At more than a billion bits per second, Egyptian scientists can participate in the world’s most advanced research programs such as high-energy physics, astronomy, remote sensing, weather and climate by connecting universities, research facilities and schools throughout the U.S. with their peer institutions across Egypt.
“This network infrastructure opens a new era enabling scientific cooperation, which includes physicists working on experiments at the Large Hadron Collider (LHC) located near Geneva, Switzerland, exploring the nature of matter and spacetime at the highest energies, notably the group at Academy of Scientific Research and Technology in Cairo,” said Harvey Newman, professor of physics at CalTech and chair of the US LHC Users Organization. “Together we are looking forward to a new round of discoveries this year.”

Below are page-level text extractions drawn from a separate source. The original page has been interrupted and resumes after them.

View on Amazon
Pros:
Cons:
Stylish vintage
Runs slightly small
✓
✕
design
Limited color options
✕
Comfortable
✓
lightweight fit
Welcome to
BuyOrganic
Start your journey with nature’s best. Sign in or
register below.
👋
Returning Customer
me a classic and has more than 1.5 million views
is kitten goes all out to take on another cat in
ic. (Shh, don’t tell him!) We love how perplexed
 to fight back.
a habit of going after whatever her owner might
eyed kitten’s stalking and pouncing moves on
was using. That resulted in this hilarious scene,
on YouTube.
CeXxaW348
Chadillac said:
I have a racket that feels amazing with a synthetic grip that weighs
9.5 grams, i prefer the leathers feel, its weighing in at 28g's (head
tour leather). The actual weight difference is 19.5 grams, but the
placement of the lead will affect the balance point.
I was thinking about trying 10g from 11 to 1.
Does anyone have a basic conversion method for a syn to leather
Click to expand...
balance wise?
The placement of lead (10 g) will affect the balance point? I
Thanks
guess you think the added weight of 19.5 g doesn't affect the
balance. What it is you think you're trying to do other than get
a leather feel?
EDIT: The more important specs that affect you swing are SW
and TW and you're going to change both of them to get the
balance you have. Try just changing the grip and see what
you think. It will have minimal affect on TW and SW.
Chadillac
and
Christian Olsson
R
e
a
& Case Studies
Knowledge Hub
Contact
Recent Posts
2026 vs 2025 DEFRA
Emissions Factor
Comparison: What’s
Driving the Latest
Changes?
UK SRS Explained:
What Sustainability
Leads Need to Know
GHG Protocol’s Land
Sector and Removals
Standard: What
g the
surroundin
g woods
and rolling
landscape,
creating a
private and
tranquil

The network makes a reality of President Barack Obama’s promise in 2009 at Cairo University when he spoke about “creating a new online network, so a young person in Kansas can communicate instantly with a young person in Cairo.”
Through the new link, GLORIAD hosted the first ever school-to-school exchange over the new network, involving the STEM (Science, Technology, Engineering and Math) Academy High School and a technology magnet elementary school in Knoxville and GLORIAD’s partners in Cairo.

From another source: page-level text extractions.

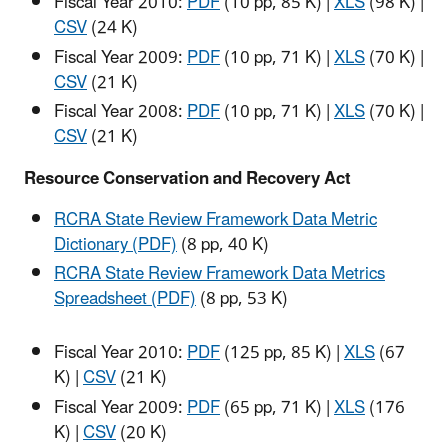
Fiscal Year 2010:
PDF
(10 pp, 85 K)
|
XLS
(98 K)
|
CSV
(24 K)
Fiscal Year 2009:
PDF
(10 pp, 71 K)
|
XLS
(70 K)
|
CSV
(21 K)
Fiscal Year 2008:
PDF
(10 pp, 71 K)
|
XLS
(70 K)
|
CSV
(21 K)
Resource Conservation and Recovery Act
RCRA State Review Framework Data Metric
Dictionary (PDF)
(8 pp, 40 K)
RCRA State Review Framework Data Metrics
Spreadsheet (PDF)
(8 pp, 53 K)
Fiscal Year 2010:
PDF
(125 pp, 85 K)
|
XLS
(67
K)
|
CSV
(21 K)
Fiscal Year 2009:
PDF
(65 pp, 71 K)
|
XLS
(176
K)
|
CSV
(20 K)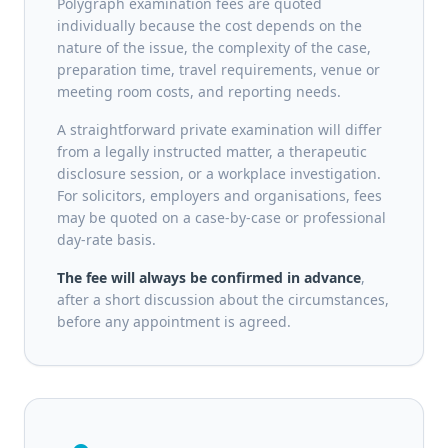
Polygraph examination fees are quoted
individually because the cost depends on the
nature of the issue, the complexity of the case,
preparation time, travel requirements, venue or
meeting room costs, and reporting needs.
A straightforward private examination will differ
from a legally instructed matter, a therapeutic
disclosure session, or a workplace investigation.
For solicitors, employers and organisations, fees
may be quoted on a case-by-case or professional
day-rate basis.
The fee will always be confirmed in advance
,
after a short discussion about the circumstances,
before any appointment is agreed.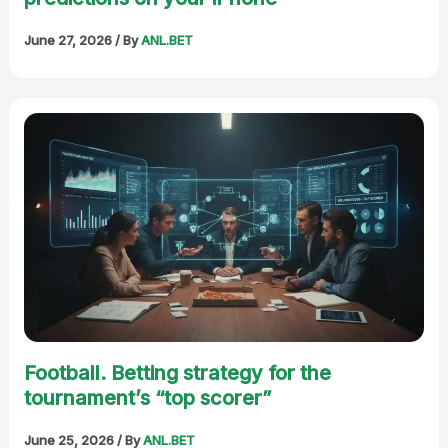
June 27, 2026
/ By
ANL.BET
Football. Betting strategy for the
tournament’s “top scorer”
June 25, 2026
/ By
ANL.BET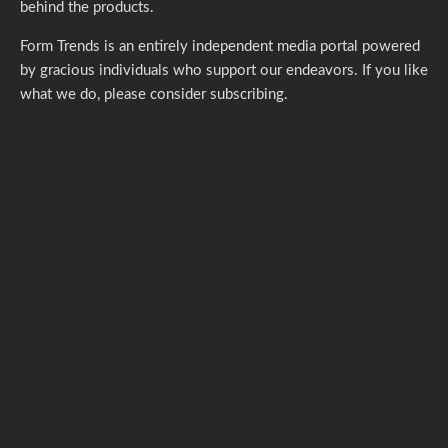
behind the products.
Form Trends is an entirely independent media portal powered
by gracious individuals who support our endeavors. If you like
what we do,
please consider subscribing.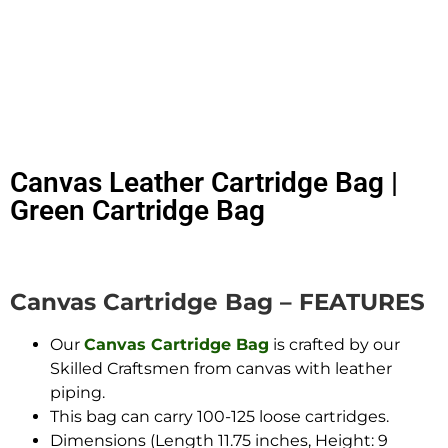
Canvas Leather Cartridge Bag |
Green Cartridge Bag
Canvas Cartridge Bag – FEATURES
Our
Canvas Cartridge Bag
is crafted by our
Skilled Craftsmen from canvas with leather
piping.
This bag can carry 100-125 loose cartridges.
Dimensions (Length 11.75 inches, Height: 9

GLORIAD grew out of the end of the Cold War, linking the U.S. with Russia in 1998. It later connected China, Korea, Canada, the Netherlands, the five Nordic countries and Singapore. GLORIAD is constantly expanding—including the first direct India-U.S. science connection, a new exchange with the Association of Southeast Asian Nations countries, a new connection with the Gulf States and a science infrastructure across the continent of Africa.
GLORIAD’s primary sponsor in the U.S. is the National Science Foundation with recent added support by USAID for African activities. The Egyptian Ministry of Scientific Research is the primary sponsor in Egypt. Tata Communications has been a key, enabling partner and Telecom Egypt/TEData actively supports the project.